WHAT THE TASK REQUIRES — Every line below that has "Turquoise" in it should be copied.

EXERCISE DATA —
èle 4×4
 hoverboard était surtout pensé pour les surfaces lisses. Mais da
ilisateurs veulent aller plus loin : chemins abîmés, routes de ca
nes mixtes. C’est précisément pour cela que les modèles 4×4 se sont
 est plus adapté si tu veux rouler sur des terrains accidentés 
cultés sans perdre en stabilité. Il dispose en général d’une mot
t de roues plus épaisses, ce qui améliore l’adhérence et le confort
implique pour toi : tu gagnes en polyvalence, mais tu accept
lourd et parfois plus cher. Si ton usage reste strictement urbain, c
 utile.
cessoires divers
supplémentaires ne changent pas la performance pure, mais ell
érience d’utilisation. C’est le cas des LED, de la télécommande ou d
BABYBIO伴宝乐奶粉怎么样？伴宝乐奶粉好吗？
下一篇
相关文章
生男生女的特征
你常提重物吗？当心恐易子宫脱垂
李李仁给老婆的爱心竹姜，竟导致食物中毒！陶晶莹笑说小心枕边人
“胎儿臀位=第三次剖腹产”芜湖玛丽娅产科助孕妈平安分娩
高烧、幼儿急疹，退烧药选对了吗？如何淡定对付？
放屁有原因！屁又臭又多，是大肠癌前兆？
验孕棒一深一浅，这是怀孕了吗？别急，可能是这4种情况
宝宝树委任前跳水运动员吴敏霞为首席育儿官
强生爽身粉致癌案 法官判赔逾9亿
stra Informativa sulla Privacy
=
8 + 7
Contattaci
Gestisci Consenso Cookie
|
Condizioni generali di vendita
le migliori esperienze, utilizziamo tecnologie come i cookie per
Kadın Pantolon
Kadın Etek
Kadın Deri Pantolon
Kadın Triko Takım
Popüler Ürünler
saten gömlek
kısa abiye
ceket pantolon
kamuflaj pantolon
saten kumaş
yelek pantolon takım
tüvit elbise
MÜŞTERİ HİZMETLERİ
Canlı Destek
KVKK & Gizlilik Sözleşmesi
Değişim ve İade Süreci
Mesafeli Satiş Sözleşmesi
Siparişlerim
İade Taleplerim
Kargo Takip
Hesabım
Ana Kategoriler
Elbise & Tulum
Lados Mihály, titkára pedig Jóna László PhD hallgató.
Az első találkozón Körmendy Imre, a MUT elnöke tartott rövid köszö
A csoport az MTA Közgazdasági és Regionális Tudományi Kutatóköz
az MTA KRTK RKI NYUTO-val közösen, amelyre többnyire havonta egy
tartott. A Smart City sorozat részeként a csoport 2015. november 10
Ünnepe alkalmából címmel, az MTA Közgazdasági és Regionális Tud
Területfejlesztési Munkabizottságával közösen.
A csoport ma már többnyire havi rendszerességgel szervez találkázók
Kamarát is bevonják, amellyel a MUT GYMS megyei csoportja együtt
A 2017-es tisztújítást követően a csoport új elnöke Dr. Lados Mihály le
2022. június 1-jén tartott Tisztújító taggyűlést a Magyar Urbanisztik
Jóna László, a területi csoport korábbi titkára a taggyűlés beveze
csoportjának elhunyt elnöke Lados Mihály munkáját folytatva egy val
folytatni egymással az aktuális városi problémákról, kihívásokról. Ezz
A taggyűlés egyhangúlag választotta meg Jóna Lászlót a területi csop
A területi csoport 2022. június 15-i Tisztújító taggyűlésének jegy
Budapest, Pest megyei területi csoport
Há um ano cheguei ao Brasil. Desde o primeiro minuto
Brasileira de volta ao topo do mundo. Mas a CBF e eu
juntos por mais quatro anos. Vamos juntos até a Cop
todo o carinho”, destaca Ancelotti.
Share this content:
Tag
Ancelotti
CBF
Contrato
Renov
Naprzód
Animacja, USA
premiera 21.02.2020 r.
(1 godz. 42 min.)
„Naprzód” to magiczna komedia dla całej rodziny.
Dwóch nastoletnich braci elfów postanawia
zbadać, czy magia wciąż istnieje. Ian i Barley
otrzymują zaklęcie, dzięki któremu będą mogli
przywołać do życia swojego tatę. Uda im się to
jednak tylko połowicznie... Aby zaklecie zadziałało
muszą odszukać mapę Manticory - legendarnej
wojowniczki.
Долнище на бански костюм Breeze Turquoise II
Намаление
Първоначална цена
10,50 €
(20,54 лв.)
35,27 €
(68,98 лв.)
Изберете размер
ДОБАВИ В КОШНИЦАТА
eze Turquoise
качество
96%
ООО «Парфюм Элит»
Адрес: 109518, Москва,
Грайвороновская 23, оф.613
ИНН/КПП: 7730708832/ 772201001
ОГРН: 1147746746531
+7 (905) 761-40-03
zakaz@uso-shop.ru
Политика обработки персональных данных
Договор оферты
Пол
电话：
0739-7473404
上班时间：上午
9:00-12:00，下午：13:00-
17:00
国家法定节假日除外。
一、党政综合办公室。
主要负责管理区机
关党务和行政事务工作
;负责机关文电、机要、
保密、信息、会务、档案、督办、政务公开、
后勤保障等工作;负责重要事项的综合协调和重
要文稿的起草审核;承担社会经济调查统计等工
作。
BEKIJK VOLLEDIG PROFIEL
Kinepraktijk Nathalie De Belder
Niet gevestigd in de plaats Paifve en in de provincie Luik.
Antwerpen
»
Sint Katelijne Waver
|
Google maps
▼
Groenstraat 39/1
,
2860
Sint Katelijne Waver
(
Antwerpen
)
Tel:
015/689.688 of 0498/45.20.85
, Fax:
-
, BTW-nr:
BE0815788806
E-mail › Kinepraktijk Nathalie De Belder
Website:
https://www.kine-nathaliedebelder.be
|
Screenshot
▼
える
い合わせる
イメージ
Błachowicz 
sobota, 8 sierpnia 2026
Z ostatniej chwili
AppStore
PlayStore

RESULT OF THE TASK —
Долнище на бански костюм Breeze Turquoise II
eze Turquoise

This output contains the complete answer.